Interesse do consumidor: diversidade vs. concentração de oferta. À primeira vista, poder-se-ia pensar que permitir a um feirante ter duas bancas poderia diminuir a diversidade de vendedores na feira, o que seria desfavorável ao consumidor (menos vendedores distintos pode significar menos variedade de estilos, preços ou produtos).
Contudo, importa contextualizar: a autorização só vale se houver lugares disponíveis, ou seja, não prejudica potenciais interessados.
Na prática, isto significa que nenhum candidato apto ficará sem lugar por outro já instalado ter dois – apenas se existirem espaços vagos não requeridos por terceiros é que se cogita atribuir um segundo ao mesmo feirante.
Esta salvaguarda é importante: garante prioridade à entrada de novos feirantes para aumentar a diversidade; só em situação de sobra é que se preenche vazios com duplicação.
Desta forma, protegem-se os interesses do consumidor em ter o máximo de oferta diferenciada, pois a multiplicidade de feirantes distintos será sempre privilegiada enquanto houver quem ocupe os lugares.
Quando, porém, não haja candidatos suficientes para todos os lugares (situação de sobra de espaço), permitir que um feirante ocupe dois espaços evita o desperdício de área livre e pode até enriquecer visual e funcionalmente a feira, o que melhora a experiência do consumidor.
Uma fila de bancas com “buracos” vazios quebra a atratividade e até a comodidade (ex.: os consumidores deslocam-se a um ponto da feira para encontrar nada, criando sensação de desorganização).
Com esta medida, lugares desocupados podem ser temporariamente preenchidos por quem já lá está e tem capacidade de expor mais produtos.
Para o público, isso significa mais produtos expostos e continuidade no recinto sem interrupções.
Exigência de contiguidade e homogeneidade de setor: Aqui reside um ponto central que favorece claramente a transparência e a organização em benefício do consumidor.
Ao exigir que os dois lugares de um mesmo feirante sejam contíguos e do mesmo ramo de produto, evita-se uma potencial confusão: o consumidor facilmente percebe que aquelas duas bancas juntas pertencem ao mesmo vendedor e contêm a mesma natureza de produtos.
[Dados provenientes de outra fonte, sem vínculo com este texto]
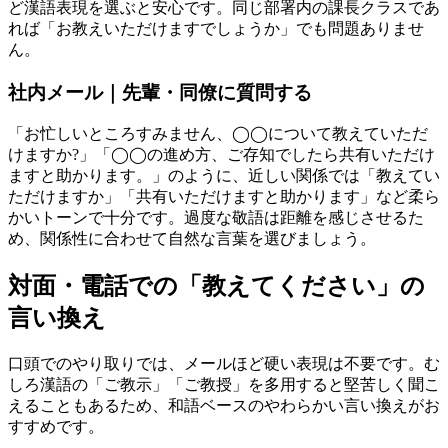
ど漢語表現を選ぶと安心です。同じ部署内の課長クラスであ
れば「お教えいただけますでしょうか」でも問題ありませ
ん。
社内メール｜先輩・同僚に質問する
「お忙しいところすみません、◯◯について教えていただ
けますか?」「◯◯の進め方、ご存知でしたら共有いただけ
ますと助かります。」のように、近しい関係では「教えてい
ただけますか」「共有いただけますと助かります」など柔ら
かいトーンで十分です。過度な敬語は距離を感じさせるた
め、関係性に合わせて自然な言葉を選びましょう。
対面・電話での「教えてください」の
言い換え
口頭でのやり取りでは、メールほど硬い表現は不要です。む
しろ漢語の「ご教示」「ご教授」を多用すると堅苦しく聞こ
えることもあるため、和語ベースのやわらかい言い換えがお
すすめです。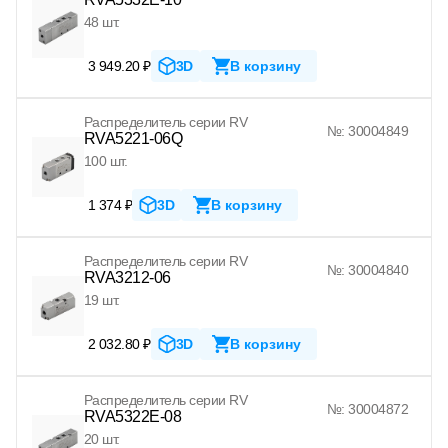
48 шт.
3 949.20 ₽
3D
В корзину
Распределитель серии RV
№: 30004849
RVA5221-06Q
100 шт.
1 374 ₽
3D
В корзину
Распределитель серии RV
№: 30004840
RVA3212-06
19 шт.
2 032.80 ₽
3D
В корзину
Распределитель серии RV
№: 30004872
RVA5322E-08
20 шт.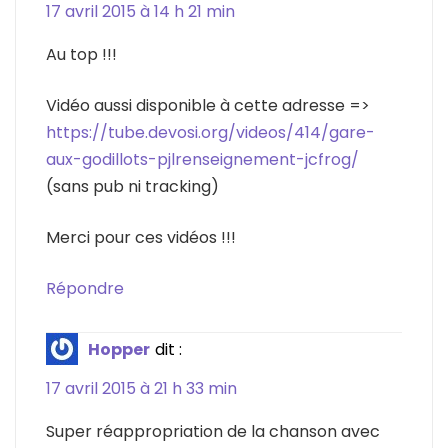
17 avril 2015 à 14 h 21 min
Au top !!!
Vidéo aussi disponible à cette adresse =>
https://tube.devosi.org/videos/414/gare-
aux-godillots-pjlrenseignement-jcfrog/
(sans pub ni tracking)
Merci pour ces vidéos !!!
Répondre
Hopper
dit :
17 avril 2015 à 21 h 33 min
Super réappropriation de la chanson avec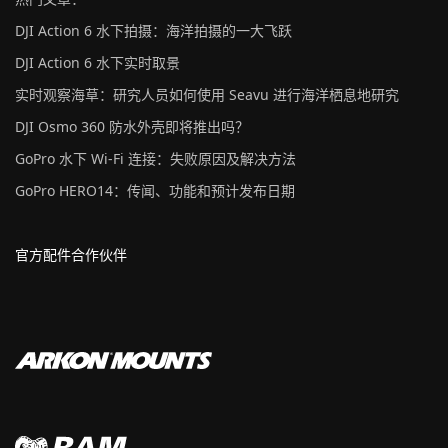
DJI Action 6 水下拍摄：海洋拍摄的一大飞跃
DJI Action 6 水下实时取景
实时观察海草：研究人员如何使用 Seavu 进行海洋栖息地研究
DJI Osmo 360 防水外壳即将推出吗？
GoPro 水下 Wi-Fi 连接：失败原因及解决方法
GoPro HERO14：传闻、功能和预计发布日期
官方配件合作伙伴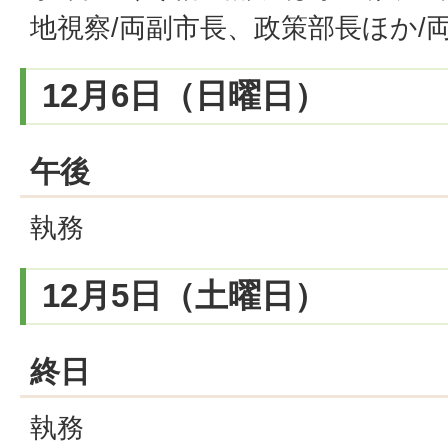
地視察/両副市長、政策部長ほか/
12月6日（日曜日）
午後
執務
12月5日（土曜日）
終日
執務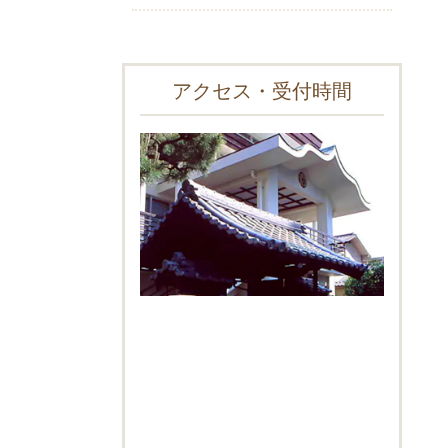
アクセス・受付時間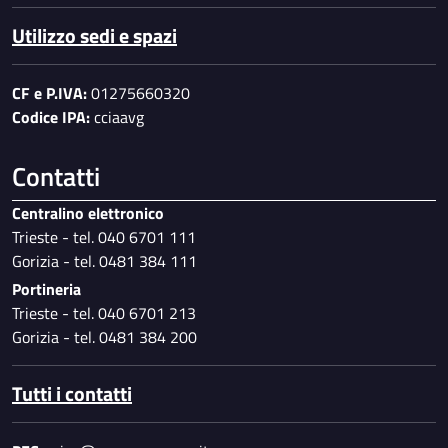
Utilizzo sedi e spazi
CF e P.IVA:
01275660320
Codice IPA:
cciaavg
Contatti
Centralino elettronico
Trieste - tel. 040 6701 111
Gorizia - tel. 0481 384 111
Portineria
Trieste - tel. 040 6701 213
Gorizia - tel. 0481 384 200
Tutti i contatti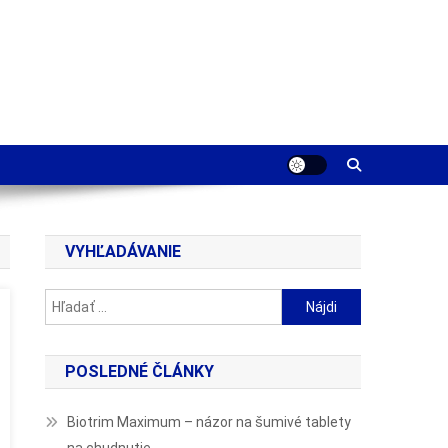
VYHĽADÁVANIE
Hľadať:
POSLEDNÉ ČLÁNKY
Biotrim Maximum – názor na šumivé tablety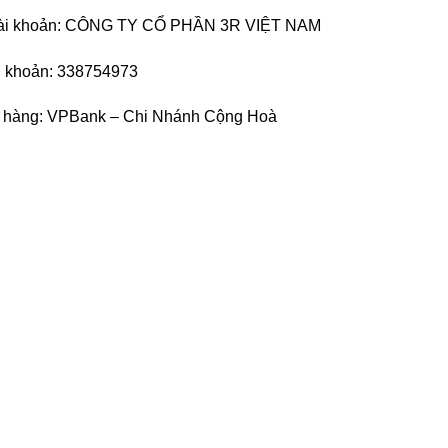
tài khoản: CÔNG TY CỔ PHẦN 3R VIỆT NAM
i khoản: 338754973
 hàng: VPBank – Chi Nhánh Cộng Hoà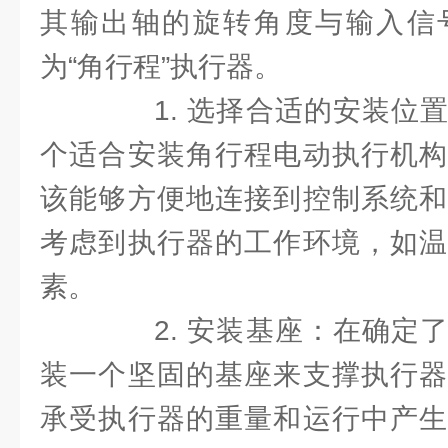
其输出轴的旋转角度与输入信
为“角行程”执行器。
1. 选择合适的安装位置
个适合安装角行程电动执行机构
该能够方便地连接到控制系统和
考虑到执行器的工作环境，如温
素。
2. 安装基座：在确定了
装一个坚固的基座来支撑执行器
承受执行器的重量和运行中产生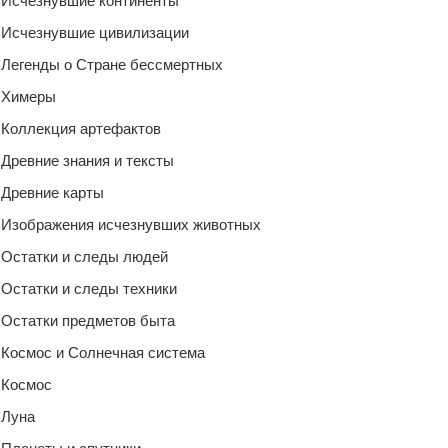
Исчезнувшие континенты
Исчезнувшие цивилизации
Легенды о Стране бессмертных
Химеры
Коллекция артефактов
Древние знания и тексты
Древние карты
Изображения исчезнувших животных
Остатки и следы людей
Остатки и следы техники
Остатки предметов быта
Космос и Солнечная система
Космос
Луна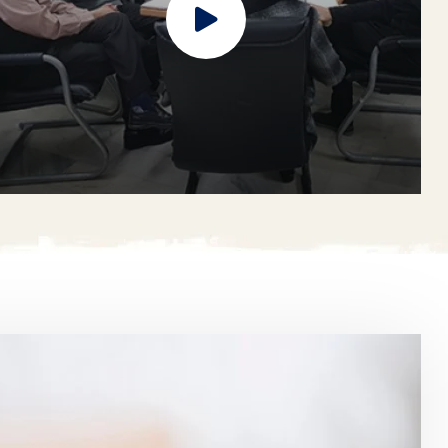
هفته گرامیداشت مقام استاد
لورم ایپسوم متن ساختگی با تولید سادگی نامفهوم از
صنعت چاپ، و با استفاده از طراحان گرافیک است، چاپگرها
و متون بلکه روزنامه و مجله در ستون و سطرآنچنان که لازم
است، و برای شرایط فعلی تکنولوژی مورد نیاز، و کاربردهای
متنوع با هدف بهبود ابزارهای کاربردی می باشد، کتابهای
زیادی در شصت و سه درصد گذشته حال و آینده، شناخت
فراوان جامعه و متخصصان را می طلبد، تا با نرم افزارها
شناخت بیشتری را برای طراحان رایانه ای علی الخصوص
طراحان خلاقی، و فرهنگ پیشرو در زبان فارسی ایجاد کرد، در
این صورت می توان امید داشت که تمام و دشواری موجود در
ارائه راهکارها، و شرایط سخت تایپ به پایان رسد و زمان مورد
مرکز تحقیقات سایکوز
نیاز شامل حروفچینی دستاوردهای اصلی، و جوابگوی
سوالات پیوسته اهل دنیای موجود طراحی اساسا مورد
استفاده قرار گیرد.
Sem essa regra, imagine-se que um mesmo feirante pudesse ter duas bancas separadas, quem sabe até em setores distintos – o consumidor poderia ser induzido em erro, pensando tratar-se de vendedores diferentes, ou poderia haver práticas menos claras (por exemplo, um feirante ocupar estrategicamente lugares em pontos distintos da feira para atrair públicos diferentes, simulando concorrência onde na verdade é o mesmo agente). Tal cenário não seria transparente.
A contiguidade, pelo contrário, promove a clareza: um feirante = uma área delimitada da feira.
Assim, o layout do mercado torna-se mais lógico e previsível para os utentes, que conseguem navegar por setores (vestuário, frutas, flores, etc.) e identificar facilmente quem vende o quê.
Ademais, respeitar o setor de atividade e tipo de produtos nos lugares adicionais garante que não haverá mistura indevida de categorias de bens na mesma dupla de bancas. Isso também é pró-consumidor: mantém a coerência setorial da feira. Por exemplo, se um feirante de calçado obtiver um segundo espaço, deverá ser ao lado do primeiro e igualmente para calçado – não poderia esse mesmo vendedor ocupar um segundo talho na zona de hortaliças para vender sapatos lá também.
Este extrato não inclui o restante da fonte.